Manu e o Dilúvio Indiano

Author: Luiza / Marcadores: , , , ,


Manu era um grande rishi que, no seio de uma floresta, impôs a si mesmo duras provas e penitências que cumpria com muito rigor. Assim, passou dez mil anos meditando profundamente, postado ereto, sustentando-se em uma só perna e com as mãos para o alto. Num certo dia, enquanto meditava, Manu teve suas vestes encharcadas pelas águas de um riacho, quando um peixe saltou sobre ele pedindo a sua proteção: um outro peixe, maior e muito perigoso queria devorá-lo. Em troca de ajuda. o peixe prometeu a Manu muitas recompensas.

   O grande rishi, então, atendeu ao peixe e o colocou num jarro de barro. Porém, o peixe cresceu e o jarro se tornou pequeno. Manu colocou-o em um tanque, mas o peixe continuou crescendo e o tanque também se tornou pequeno. 

   O peixe pediu a Manu que o levasse para o rio Ganges, “o favorito do oceano” e, mais uma vez, Manu atendeu ao seu pedido. Mas, já no caminho, o peixe considerou: 

   —  Com esse meu tamanho atual, não poderei me movimentar no rio. Leve-me para o oceano.

   E assim fez Manu, seguindo com o peixe até o mar onde pretendia deixá-lo a salvo e vivendo livremente. Mas, antes que Manu se afastasse, o peixe avisou:

   —  Manu! A dissolução do Universo está próxima. É chegado o tempo da purgação do mundo. Eu o aconselho, Manu, protetor adorável que merece ser salvo: construa uma grande e resistente arca e nela amarre uma corda igualmente forte e muito longa. Depois de pronta, vá para o seu interior com os sete rishis, levando consigo todas as diferentes sementes enumeradas pelos brâmanes do passado. Preserve-as com cuidado e espere por mim. Ressurgirei na forma de um animal com chifres. Então, obedeça às minhas instruções, caso contrário, você não sobreviverá. O dilúvio será terrível!

   O grande rishi, seguindo o conselho do peixe, construiu o navio e recolheu todas as diferentes sementes que havia. Logo em seguida, sete sóis abrasadores surgiram no firmamento trazendo uma terrível seca que fez desaparecerem as águas. Depois, movido por um vento forte, o fogo varreu toda a terra e destruiu todas as coisas. Era como se o universo inteiro estivesse em chamas.

   Num só instante, nada mais havia.
   Nuvens multicoloridas e brilhantes, cujos desenhos lembravam manadas de elefantes com coroas de relâmpagos, juntaram-se no céu escurecendo tudo.
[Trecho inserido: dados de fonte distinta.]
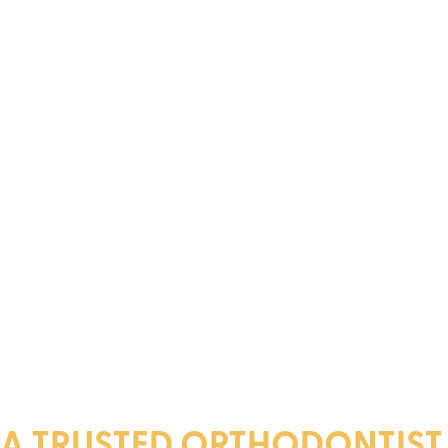
A TRUSTED ORTHODONTIST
   E choveu durante doze anos!
   Somente quando florestas e montanhas foram totalmente cobertas pelas águas, as espessas nuvens desapareceram e o Criador amainou os ventos.

   O Universo era uma apavorante vastidão de água!

   Manu, que havia seguido as instruções do peixe, inexplicavelmente, pode navegar em seu navio, resistindo à força das águas e dos ventos. Navegou sem rumo no mar revolto e ao pensar no peixe, o viu surgir diante de si como uma ilha de salvação. Na sua nova forma, como havia dito que viria, tinha grandes chifres e neles enlaçou  grossa corda atada ao navio. E foi assim que conduziu Manu e sua grande arca.


   Chacoalhando, rangendo, de um lado para outro, o navio navegou como estivesse bêbado. Não havia um único pedaço de terra à vista. Tudo o que havia era Manu, a arca puxada por um animal de chifres enormes, os sete rishis e água, muita água cobrindo tudo, inclusive o firmamento.

   Muitos anos se passaram até chegar o dia em que o navio foi lançado contra o pico mais do Himavat, hoje chamado de Naubandhana.

   Então, solenemente o peixe falou:

   — Eu sou Brahma, o Senhor de todas as criaturas! Nada há que me supere. Nada há que me detenha. Salvei você do cataclisma, Manu! Agora, você criará novamente deuses, homens e todos os seres, sejam aqueles que receberam o dom da locomoção como também aqueles que não se locomovem. Você, Manu, adquiriu esse poder ao passar, durante dez mil anos, por duras penitências. 

   E foi assim que Manu iniciou a criação de todos os seres na ordem própria e exata conforme lhe foi determinado.



Glossário

Rishi: do Sânscrito, sábio santo ou iluminado, vidente.


Fonte:

   FORJAS, Sonia Salerno. A princesa que enganou a morte e outros contos: Contos Mágicos Indianos. DeLeitura. São Paulo. Editora Aquariana LTDA. 2009.